AUG 23, 2023
The use of bidirectional tightening of the anterior lamella may be a less invasive method of correcting involutional lower eyelid entropion.
This was a prospective, noncomparative interventional case series involving 50 Chinese patients (56 eyelids) undergoing bidirectional tightening of the anterior lamella for involutional entropion. This procedure is used to strengthen horizontal and vertical tension in order to correct for laxity. Vertical laxity was assessed by seeing whether forniceal preaponeurotic fat protruded during a snap test, and horizontal laxity was assessed by seeing whether the lid returned to its natural position when it was released. One surgeon performed all of the procedures, using only local anesthetic. Post-op evaluations occurred at 1, 3, 6, and 12 months.
At a mean follow-up period of nearly 2 years, all patients remained satisfied with symptom relief and aesthetic outcome. There were no entropion recurrences or severe complications. Four eyelids had mild temporary ectropion when the sutures were removed, but these all resolved with massage and warm compresses.

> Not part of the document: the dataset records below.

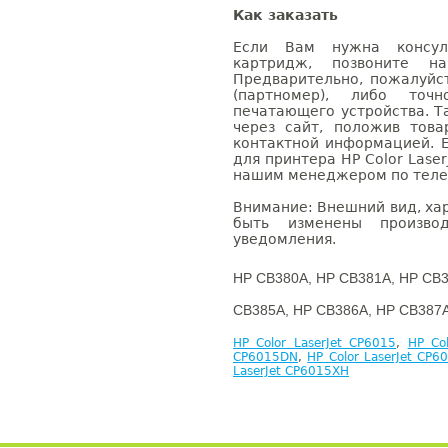
Как заказать
Если Вам нужна консуль
картридж, позвоните н
Предварительно, пожалуйс
(партномер), либо точ
печатающего устройства. 
через сайт, положив това
контактной информацией. 
для принтера HP Color Laser
нашим менеджером по телефо
Внимание: Внешний вид, ха
быть изменены производ
уведомления.
HP CB380A, HP CB381A, HP CB3
CB385A, HP CB386A, HP CB387A
HP Color LaserJet CP6015
,
HP Co
CP6015DN
,
HP Color LaserJet CP6
LaserJet CP6015XH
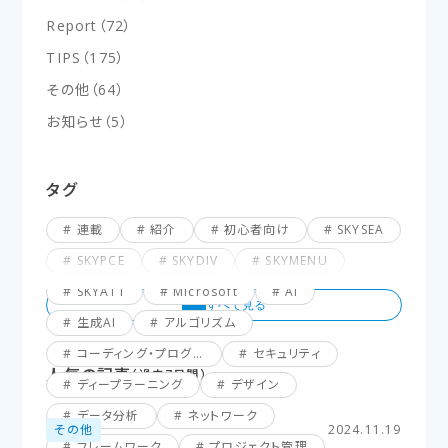
Report
（
72
）
TIPS
（
175
）
その他
（
64
）
お知らせ
（
5
）
タグ
連載
紹介
初心者向け
SKYSEA
SKYPCE
SKYDIV
SKYMENU
SKYATT
Microsoft
AI
生成AI
アルゴリズム
コーディング・プログラミング
セキュリティ
人気の記事
（過去7日間）
ディープラーニング
デザイン
データ分析
ネットワーク
その他
2024.11.19
フレームワーク
プロジェクト管理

Since this study was a case series, it had a noncomparative design. Also, because not all post-op evaluations were performed in person, follow-up data were incomplete.
The bidirectional anterior lamella tightening technique preserves the complex anatomy of the lateral canthal angle and inferior fornix. Due to its relatively easy surgical manipulation, it may be faster than previously described techniques such as retractor reinsertion and the Wies procedure, which can be advantageous for those who cannot endure a supine position for extended periods of time.
Financial Disclosures: Dr. Nikisha Richards discloses financial relationships with Horizon Therapeutics (Consultant/Advisor).